When looking for dispacement activity to avoid doing the housework I like to thumb through Practical Hints to Young Females on the Duties of a Wife, A Mother And a Mistress of a Family by Mrs Taylor of Ongar. My edition is the 5th, dated 1815, so she appears to have had good sales.
The tone is set by the frontispiece showing an elegantly, but modestly, dressed mother at work on her sewing and encouraging her small child to read a book.
Mrs Taylor considers education to be a good thing for females but warns Many a female, because she has been educated at a bording-school, returns home, not to assist her mother, but to support her pretensions to gentility by idleness, dress, and dissipation.
Once a young lady has been fortunate enough to find herself a good husband she is reminded that When he vowed to take you for better or worse, he staked the happiness of his future life; a treasure for which the most ample portion is insufficient to compensate.

The solution to any marital disharmony is to search one's own character and to realise one's own faults, thus learning to forgive your husband's. If he should be morose, fretful, or capricious, liable to sudden sallies, or the prey to constant irritability, the cure [is effected by] sweetness and the coolness of a reasonable mind. A wife must always contemplate her husband's virtues rather than his failings.

There is an entire chapter on the dangers of becoming a step-mother with a warning to decide, well before committing oneself to a widower and a father, whether one can love his children!
The final chapter is given over to advice to The Husband and he is told that it will serve his comfort best if his wife is allowed to run the home and has sufficient housekeeping allowance to do so - and he is reminded that it is important to regularly express affection and regard for his wife.

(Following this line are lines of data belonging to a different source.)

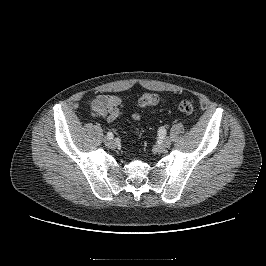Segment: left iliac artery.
I'll return each instance as SVG.
<instances>
[{"mask_svg": "<svg viewBox=\"0 0 266 266\" xmlns=\"http://www.w3.org/2000/svg\"><path fill=\"white\" fill-rule=\"evenodd\" d=\"M165 136H166V130L164 129V127H161V128L159 129L158 139H159V140H162L163 137H165Z\"/></svg>", "mask_w": 266, "mask_h": 266, "instance_id": "1", "label": "left iliac artery"}]
</instances>
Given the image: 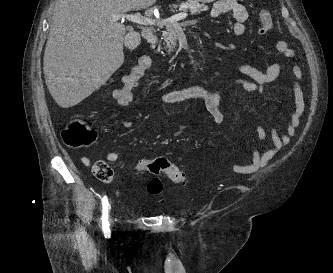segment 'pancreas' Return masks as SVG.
Returning a JSON list of instances; mask_svg holds the SVG:
<instances>
[{
  "mask_svg": "<svg viewBox=\"0 0 333 273\" xmlns=\"http://www.w3.org/2000/svg\"><path fill=\"white\" fill-rule=\"evenodd\" d=\"M184 5L189 6L190 12L192 15H196L201 13L202 11H206L207 7L203 4H199L196 0H188ZM184 9H179L182 11ZM166 31L163 32V39L166 42V48H168V52L171 53L175 49L177 45V37L178 33L180 32L181 28L177 22L170 23L166 22ZM160 49V47H159Z\"/></svg>",
  "mask_w": 333,
  "mask_h": 273,
  "instance_id": "obj_1",
  "label": "pancreas"
}]
</instances>
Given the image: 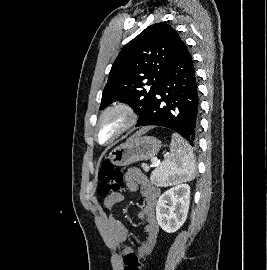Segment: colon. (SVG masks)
Here are the masks:
<instances>
[{"instance_id":"5ec220e1","label":"colon","mask_w":267,"mask_h":270,"mask_svg":"<svg viewBox=\"0 0 267 270\" xmlns=\"http://www.w3.org/2000/svg\"><path fill=\"white\" fill-rule=\"evenodd\" d=\"M98 180L97 193L106 198L120 189L123 175L111 162L105 161L99 170ZM124 270H141V260L136 252L131 251L125 255Z\"/></svg>"}]
</instances>
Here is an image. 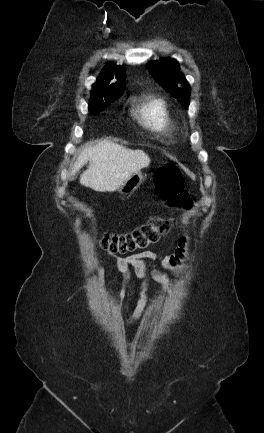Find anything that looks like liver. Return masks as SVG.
<instances>
[{
    "instance_id": "1",
    "label": "liver",
    "mask_w": 264,
    "mask_h": 433,
    "mask_svg": "<svg viewBox=\"0 0 264 433\" xmlns=\"http://www.w3.org/2000/svg\"><path fill=\"white\" fill-rule=\"evenodd\" d=\"M89 161V166L80 176V183L99 192H114L132 174L150 163L149 156L142 150L127 149L108 139L96 145L83 146L74 163L71 176Z\"/></svg>"
}]
</instances>
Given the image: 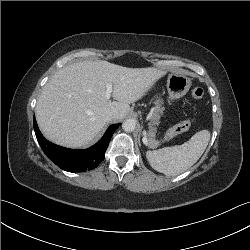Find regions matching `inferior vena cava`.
Returning <instances> with one entry per match:
<instances>
[{"mask_svg":"<svg viewBox=\"0 0 250 250\" xmlns=\"http://www.w3.org/2000/svg\"><path fill=\"white\" fill-rule=\"evenodd\" d=\"M115 117H116V114H115V112H113V111H110V112L107 113V115H106V118H107L108 121L114 119Z\"/></svg>","mask_w":250,"mask_h":250,"instance_id":"602c4592","label":"inferior vena cava"}]
</instances>
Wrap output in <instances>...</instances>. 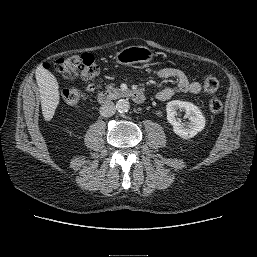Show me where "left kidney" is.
Returning a JSON list of instances; mask_svg holds the SVG:
<instances>
[{
	"mask_svg": "<svg viewBox=\"0 0 257 257\" xmlns=\"http://www.w3.org/2000/svg\"><path fill=\"white\" fill-rule=\"evenodd\" d=\"M177 110L184 111L185 117L190 120L189 123L184 124L179 122L176 118ZM167 120L173 126V131L176 135L189 139L201 132L205 127V117L202 115L200 109L190 103L180 100H173L167 103Z\"/></svg>",
	"mask_w": 257,
	"mask_h": 257,
	"instance_id": "1",
	"label": "left kidney"
}]
</instances>
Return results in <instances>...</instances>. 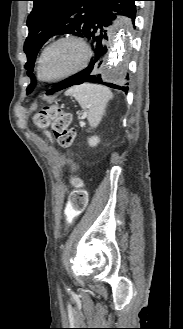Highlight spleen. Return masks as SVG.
<instances>
[{"label": "spleen", "mask_w": 183, "mask_h": 329, "mask_svg": "<svg viewBox=\"0 0 183 329\" xmlns=\"http://www.w3.org/2000/svg\"><path fill=\"white\" fill-rule=\"evenodd\" d=\"M67 96H73L87 115L91 128L100 123L109 100L113 98L111 91L101 85L82 84L66 91Z\"/></svg>", "instance_id": "1"}]
</instances>
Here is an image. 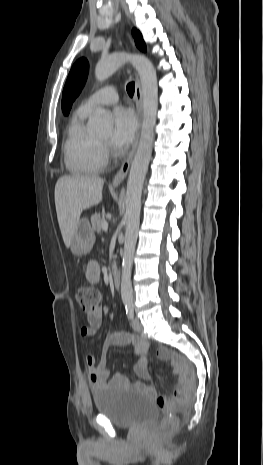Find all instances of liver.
Instances as JSON below:
<instances>
[{
	"label": "liver",
	"instance_id": "1",
	"mask_svg": "<svg viewBox=\"0 0 263 465\" xmlns=\"http://www.w3.org/2000/svg\"><path fill=\"white\" fill-rule=\"evenodd\" d=\"M104 180L94 175H67L55 185V206L64 244L67 248L83 210L102 201Z\"/></svg>",
	"mask_w": 263,
	"mask_h": 465
}]
</instances>
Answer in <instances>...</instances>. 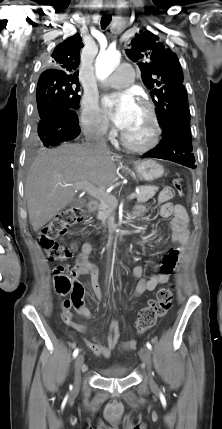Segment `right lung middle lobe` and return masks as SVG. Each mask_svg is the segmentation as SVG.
Returning a JSON list of instances; mask_svg holds the SVG:
<instances>
[{
  "instance_id": "obj_1",
  "label": "right lung middle lobe",
  "mask_w": 222,
  "mask_h": 429,
  "mask_svg": "<svg viewBox=\"0 0 222 429\" xmlns=\"http://www.w3.org/2000/svg\"><path fill=\"white\" fill-rule=\"evenodd\" d=\"M79 82L72 78H39L36 101L39 116L51 106L62 105L70 109L79 107Z\"/></svg>"
}]
</instances>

Now - I'm off to give the scullery maid a rise in pay and to admire my tall, handsome footmen.
Louise Allen
1 comment:
I'm sorry to have picked up your interesting post rather late, Louise. Your Mrs Taylor of Ongar is, I'm pretty sure, the same person as the Ann Taylor about whom I blogged on May 22, 2010. I was writing about her 1817 novel 'Correspondence between a Mother and her Daughter at School', so the dates fit.
I do like it when separate pieces of research link up!